- _WORK INSTRUCTION_
Repeat the lines of the listing below exactly, starting at the line that contains "食尚玩家聯名【味味a泡麵" and running through the last line, both included, and only those.
^^^^^^^^^^^^^^^^
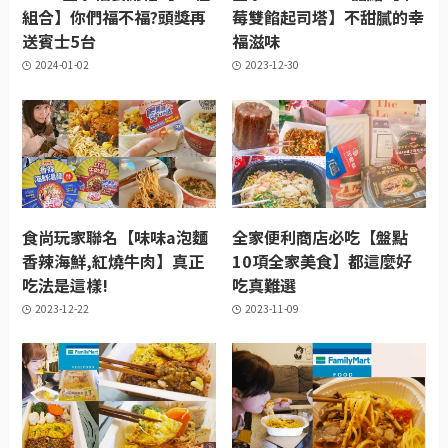
組合】你們福不福?頭獎再
莓雙餡起司塔】不甜膩的幸
送賓士5台
福滋味
2024-01-02
2023-12-30
食尚玩家聯名【味味a泡麵
全家便利商店必吃【盤點
香辣海鮮,紅燒牛肉】真正
10項全家美食】都這麼好
吃法是這樣!
吃真難選
2023-12-22
2023-11-09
^^^^^^^^^^^^^^^^
- _ANSWER FOR THIS EXERCISE_
食尚玩家聯名【味味a泡麵
全家便利商店必吃【盤點
香辣海鮮,紅燒牛肉】真正
10項全家美食】都這麼好
吃法是這樣!
吃真難選
2023-12-22
2023-11-09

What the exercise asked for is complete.